To objectively evaluate the cloud detection results of the proposed method, the trained model is used to infer the test set images. Table 5 shows the average results of the test set and its comparison with the U-Net results, where the inference time is the time it takes the algorithm to complete the cloud detection of a patch of 224 × 224 on the CPU. Table 6 shows the detailed results of the images in the test set. The experimental results show that the overall pixel accuracy of proposed method is 90.54%, which is 2.37% higher than U-Net’s 88.17%; the mPA is 91.36%, which is 7.5% higher than U-Net; the mIoU is 81.53%, which is 6.09% higher than U-Net. The inference time of proposed method is 2.18 s/patch, and the inference speed is about 5 times faster than that of U-Net.

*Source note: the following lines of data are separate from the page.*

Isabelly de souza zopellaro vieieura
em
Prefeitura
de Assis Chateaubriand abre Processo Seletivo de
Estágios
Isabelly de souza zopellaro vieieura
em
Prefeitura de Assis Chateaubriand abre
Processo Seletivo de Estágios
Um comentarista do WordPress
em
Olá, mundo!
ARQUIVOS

Table 5 Results comparison of proposed method and U-Net in band 2, 3, and 4
Table 6 Detail results of test set in band 2, 3, and 4

In order to verify the applicability of this method in the thermal infrared band, we apply this method to the band 11 of L8 CCA. Figure 6 shows the cloud detection results of the proposed method for band 11, and Table 7 shows the detailed results of the images in the test set. Experimental results show that for thermal infrared images, the pixel accuracy of proposed method can reach 90.99%. However, because the thermal infrared band of Landsat 8 has a resolution of 100 meters, and the input data is a single-channel image, the thermal infrared image has less information than the visible image. The mPA and mIoU of this method drop to 87.36% and 80.16%, respectively.

Fig. 6
figure 6

Examples of cloud detection in thermal infrared. From top to bottom, the examples are from scenes of LC81590362014051LGN00, LC80310202013223LGN00, LC81320352013243LGN00, LC81390292014135LGN00, LC80630152013207LGN00 and LC81620432014072LGN00. From left to right are the Band 11 input images, the ground truth, and the results of our method

Table 7 Detail results of test set in band 11

4 Conclusion

In this paper, a lightweight deep learning network for cloud detection of visible and thermal infrared remote sensing images is proposed. Depthwise separable convolutions is applied to compress the model of U-Net and accelerate the inference speed of the neural network. The proposed method is verified on Landsat 8 remote sensing images. Experimental results show that the proposed method can efficiently detect clouds on visible and thermal infrared images with high inference speed and low computational cost. Compared with U-Net, the cloud detection results of the proposed network in visible bands are greatly improved; And although the mPA and mIoU decreased in the thermal infrared images, the PA still remained at a high level. The parameters and FLOPs of the network are reduced to 12.4% and 12.8% of U-Net, respectively, and the inference speed increases by nearly 5 times. In the future, the pruning, quantization, and knowledge distillation will be adopted to improve the effectiveness and further compress the model.